The inspector raised an eyebrow. ‘She’s a client?’
‘Now and again,’ Dom sighed. ‘A pain in the arse, basically.’
‘I can imagine,’ said Carlyle sympathetically.
‘Having given it some thought, I would have to say that she is one of the most stupid, self-obsessed people that I’ve ever met in my life.’
‘That must be saying something.’
‘And I find it impossible to believe that she’s ever had any conversation worth listening in to, ever.’
‘Phone hacking is a serious crime,’ Carlyle mused, slipping into an empty chair, ‘apparently.’
Silver shot him the kind of amused stare that had been perfected over several decades. A former policeman turned drug dealer, he had a somewhat ambivalent attitude towards matters of law and order. In that respect, he wasn’t so different from Carlyle himself. ‘Now that we’ve cleared
that
up, Inspector, what is it that I can do for you?’
‘Trevor Miller.’
A look of disgust swept across Silver’s face. ‘That wanker! What’s he up to now?’
While Margaretha Zelle prattled away silently, Carlyle quickly ran through a potted history of the Duncan Brown case and its connection to Operation Redhead, omitting the bit about Miller turning up at his block of flats to give him a shoeing.
‘It’s amazing what people get wound up about,’ was Dom’s only response.
‘Yeah. But at the end of the day, we are talking about murder,’ Carlyle reminded him.
‘Of a bloody
journalist
,’ Dom sniffed. ‘Mitigating circumstances personified.’
‘Journalists have rights too,’ the inspector said primly.
On the TV, Ms Zelle pulled a handkerchief from the sleeve of her jacket and wiped away a tear. Dom waved an exasperated arm at the sobbing celeb. ‘This shows what a fucked-up society we are. In other places, when journalists get killed it’s because
they are trying to uncover some big story, trying to shine a spotlight on some social injustice, or whatever. A newspaper editor in Mexico was decapitated last week for trying to write about the drugs war.’

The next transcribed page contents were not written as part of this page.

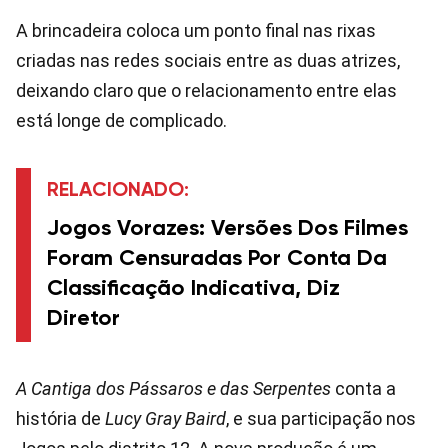
A brincadeira coloca um ponto final nas rixas
criadas nas redes sociais entre as duas atrizes,
deixando claro que o relacionamento entre elas
está longe de complicado.
RELACIONADO:
Jogos Vorazes: Versões Dos Filmes
Foram Censuradas Por Conta Da
Classificação Indicativa, Diz
Diretor
A Cantiga dos Pássaros e das Serpentes
conta a
história de
Lucy Gray Baird
, e sua participação nos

‘Mm.’ Where did that come from? Carlyle wondered. And aren’t you with the other side in that particular war? But their successful long-standing relationship was built on an understanding, among other things, that life was full of ironies.

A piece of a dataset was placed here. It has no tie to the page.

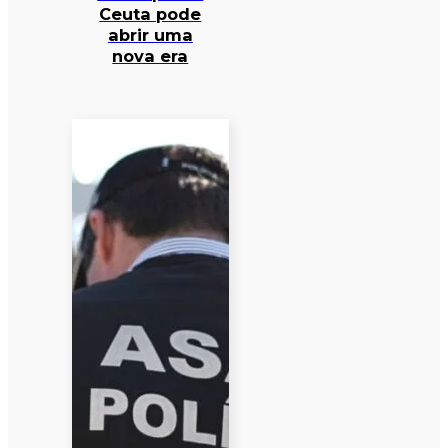
Ceuta pode
abrir uma
nova era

‘Over here, on the other hand,’ Dom complained, ‘journalists are just lobotomized morons. Everything’s just about who’s fucking whom or promoting whatever shit show is on the telly on Saturday night.’
‘That’s just the way of the world.’ Leaning forward in his chair, Carlyle held up a hand. He didn’t have time for his mate going off on one about the shortcomings of contemporary British society. In small doses, Dom’s drug-dealer-as-sociologist shtick was interesting enough – but there was a time and a place. ‘Do you remember Charlie Ross?’
Dom thought about it for a moment. ‘Sergeant Charlie Ross?’
‘The self-same,’ Carlyle nodded.
‘Rucking at Orgreave Colliery.’
‘Amongst other places.’
‘Hard bastard.’
‘I reckon he’s somewhere in his eighties now, but still looking good. He came to see me this morning. Said he could offer me Miller’s head on a plate.’
‘What’s he got to do with Trevor?’
‘They run a private security and investigations firm together, called Wickford Associates.’
‘So why would good old Charlie want to fuck over his business partner?’